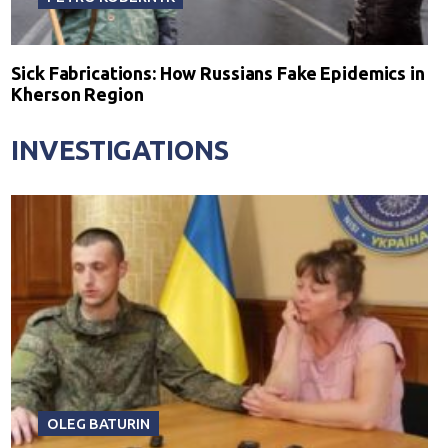
Sick Fabrications: How Russians Fake Epidemics in
Kherson Region
INVESTIGATIONS
OLEG BATURIN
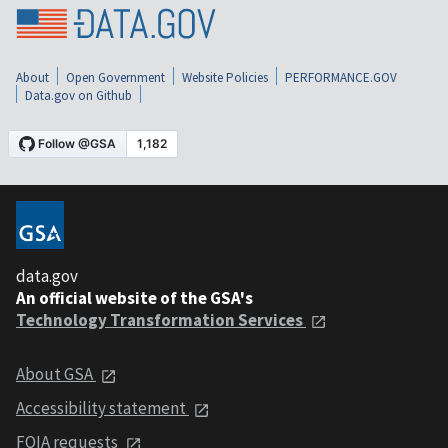
About
Open Government
Website Policies
PERFORMANCE.GOV
Data.gov on Github
data.gov
An official website of the GSA's
Technology Transformation Services
About GSA
Accessibility statement
FOIA requests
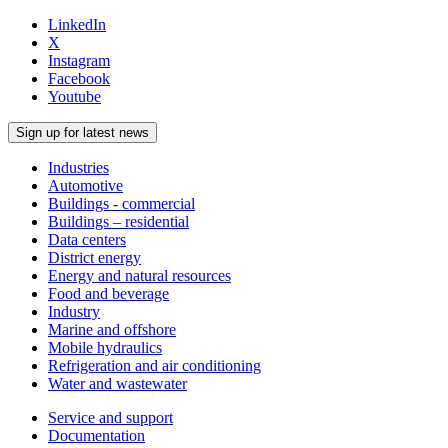
LinkedIn
X
Instagram
Facebook
Youtube
Sign up for latest news
Industries
Automotive
Buildings - commercial
Buildings – residential
Data centers
District energy
Energy and natural resources
Food and beverage
Industry
Marine and offshore
Mobile hydraulics
Refrigeration and air conditioning
Water and wastewater
Service and support
Documentation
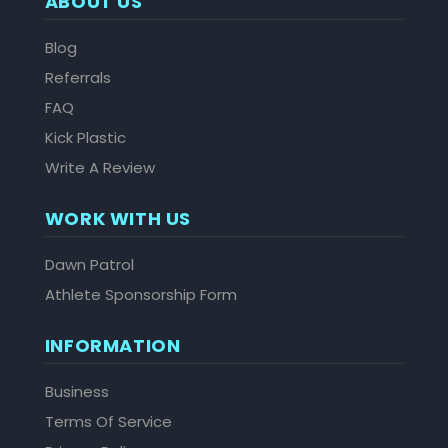
ABOUT US
Blog
Referrals
FAQ
Kick Plastic
Write A Review
WORK WITH US
Dawn Patrol
Athlete Sponsorship Form
INFORMATION
Business
Terms Of Service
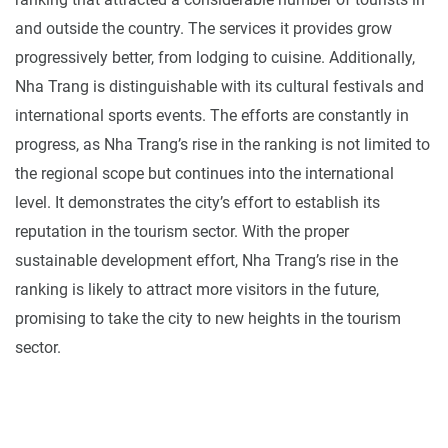
and outside the country. The services it provides grow
progressively better, from lodging to cuisine. Additionally,
Nha Trang is distinguishable with its cultural festivals and
international sports events. The efforts are constantly in
progress, as Nha Trang’s rise in the ranking is not limited to
the regional scope but continues into the international
level. It demonstrates the city’s effort to establish its
reputation in the tourism sector. With the proper
sustainable development effort, Nha Trang’s rise in the
ranking is likely to attract more visitors in the future,
promising to take the city to new heights in the tourism
sector.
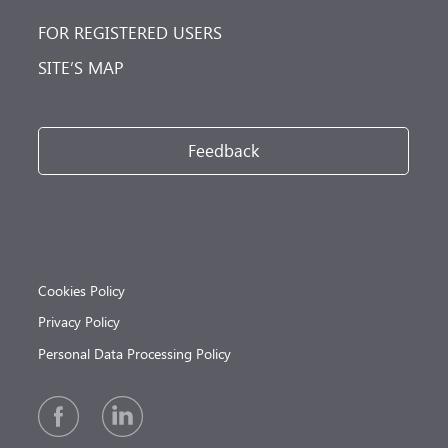
FOR REGISTERED USERS
SITE’S MAP
Feedback
Cookies Policy
Privacy Policy
Personal Data Processing Policy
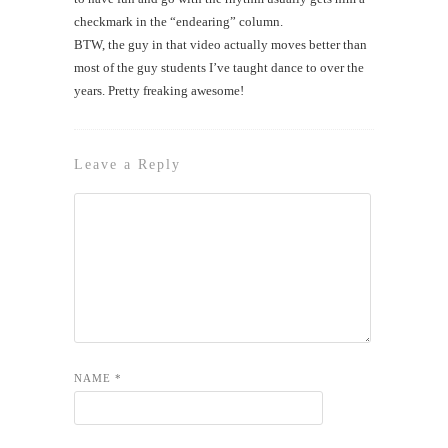
checkmark in the “endearing” column.
BTW, the guy in that video actually moves better than
most of the guy students I’ve taught dance to over the
years. Pretty freaking awesome!
Leave a Reply
NAME
*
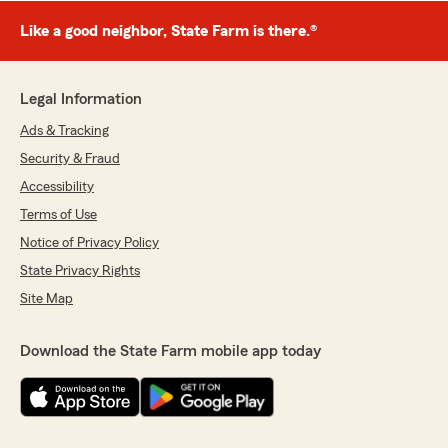
Like a good neighbor, State Farm is there.®
Legal Information
Ads & Tracking
Security & Fraud
Accessibility
Terms of Use
Notice of Privacy Policy
State Privacy Rights
Site Map
Download the State Farm mobile app today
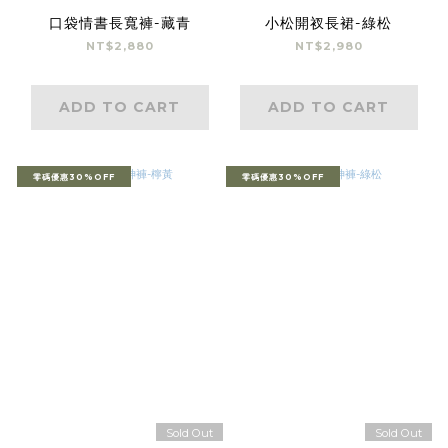
口袋情書長寬褲-藏青
小松開衩長裙-綠松
NT$2,880
NT$2,980
ADD TO CART
ADD TO CART
零碼優惠30%OFF
零碼優惠30%OFF
Sold Out
Sold Out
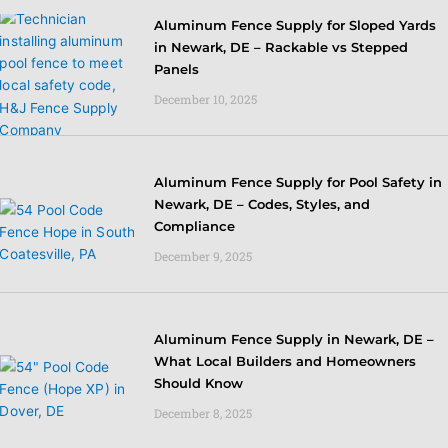
Aluminum Fence Supply for Sloped Yards
in Newark, DE – Rackable vs Stepped
Panels
December 10, 2025
Aluminum Fence Supply for Pool Safety in
Newark, DE – Codes, Styles, and
Compliance
December 9, 2025
Aluminum Fence Supply in Newark, DE –
What Local Builders and Homeowners
Should Know
December 8, 2025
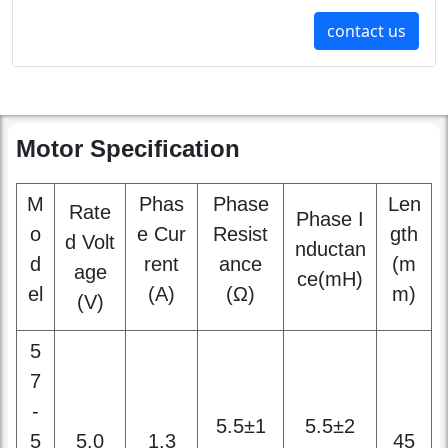
Motor Specification
M
Phas
Phase
Len
Rate
Phase I
o
e Cur
Resist
gth
d Volt
nductan
d
rent
ance
(m
age
ce(mH)
el
(A)
(Ω)
m)
(V)
5
7
-
5.5±1
5.5±2
5
5.0
1.3
45
0%
0%
0
1
3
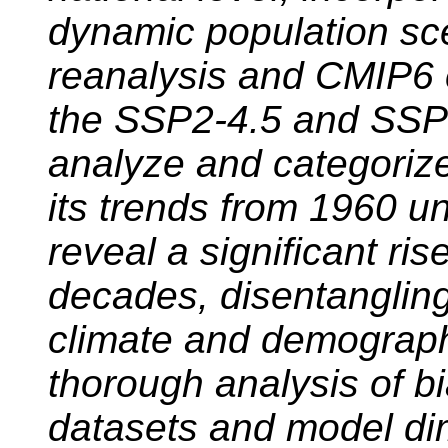
dynamic population sc
reanalysis and CMIP6 
the SSP2-4.5 and SSP
analyze and categoriz
its trends from 1960 un
reveal a significant ri
decades, disentangling
climate and demograph
thorough analysis of bi
datasets and model di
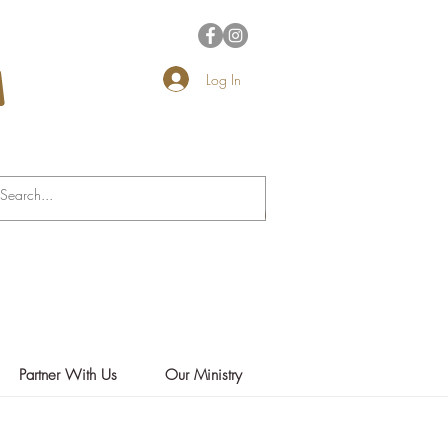
Log In
Partner With Us
Our Ministry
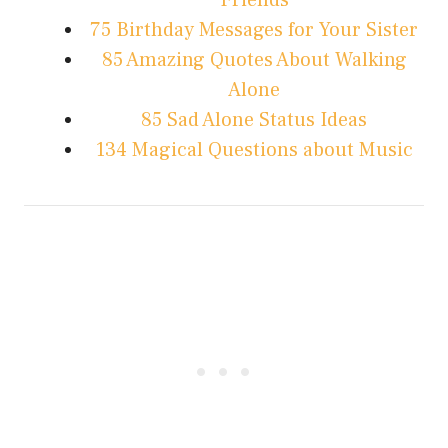
Friends
75 Birthday Messages for Your Sister
85 Amazing Quotes About Walking
Alone
85 Sad Alone Status Ideas
134 Magical Questions about Music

→ Assigned task:
Look over the listing above and copy each line that contains "December".

→ Solution for this exercise:
December 10, 2025
December 9, 2025
December 8, 2025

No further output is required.